_Task to complete_
Which lines run from the line with "evaluación de Official" through the line with "integración de las" in the entries below? Print them exactly, both ends included, and nothing more.

(Dataset records)

====

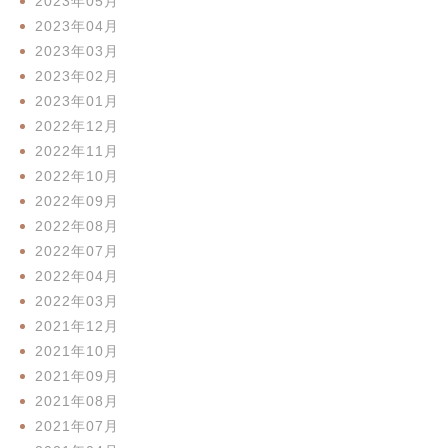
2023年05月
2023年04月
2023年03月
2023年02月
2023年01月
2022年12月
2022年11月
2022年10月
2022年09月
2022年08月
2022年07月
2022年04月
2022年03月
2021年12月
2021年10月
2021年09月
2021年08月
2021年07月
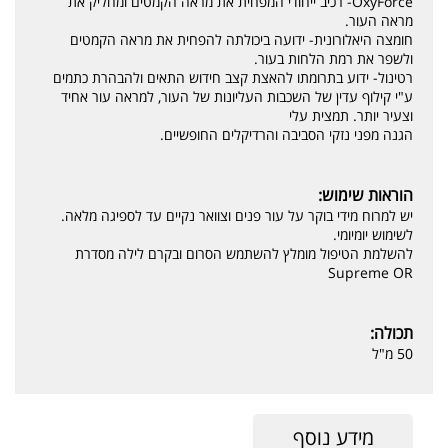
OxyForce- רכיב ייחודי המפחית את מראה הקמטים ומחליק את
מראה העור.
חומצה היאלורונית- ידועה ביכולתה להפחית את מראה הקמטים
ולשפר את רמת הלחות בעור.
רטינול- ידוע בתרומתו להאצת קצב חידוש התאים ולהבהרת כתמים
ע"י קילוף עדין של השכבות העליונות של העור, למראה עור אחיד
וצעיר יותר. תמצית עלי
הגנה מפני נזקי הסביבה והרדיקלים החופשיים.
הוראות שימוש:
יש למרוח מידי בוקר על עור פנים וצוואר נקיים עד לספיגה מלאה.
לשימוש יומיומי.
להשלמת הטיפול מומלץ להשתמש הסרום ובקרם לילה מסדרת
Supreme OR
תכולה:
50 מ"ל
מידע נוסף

====

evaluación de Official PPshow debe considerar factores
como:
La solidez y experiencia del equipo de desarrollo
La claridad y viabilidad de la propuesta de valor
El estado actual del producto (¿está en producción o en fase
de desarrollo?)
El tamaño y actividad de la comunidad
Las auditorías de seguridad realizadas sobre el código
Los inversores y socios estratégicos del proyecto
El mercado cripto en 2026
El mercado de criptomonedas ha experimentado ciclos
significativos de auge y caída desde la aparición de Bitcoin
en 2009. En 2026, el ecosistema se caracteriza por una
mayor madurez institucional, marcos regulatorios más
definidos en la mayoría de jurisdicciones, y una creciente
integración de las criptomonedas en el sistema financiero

====

_The completed task_
evaluación de Official PPshow debe considerar factores
como:
La solidez y experiencia del equipo de desarrollo
La claridad y viabilidad de la propuesta de valor
El estado actual del producto (¿está en producción o en fase
de desarrollo?)
El tamaño y actividad de la comunidad
Las auditorías de seguridad realizadas sobre el código
Los inversores y socios estratégicos del proyecto
El mercado cripto en 2026
El mercado de criptomonedas ha experimentado ciclos
significativos de auge y caída desde la aparición de Bitcoin
en 2009. En 2026, el ecosistema se caracteriza por una
mayor madurez institucional, marcos regulatorios más
definidos en la mayoría de jurisdicciones, y una creciente
integración de las criptomonedas en el sistema financiero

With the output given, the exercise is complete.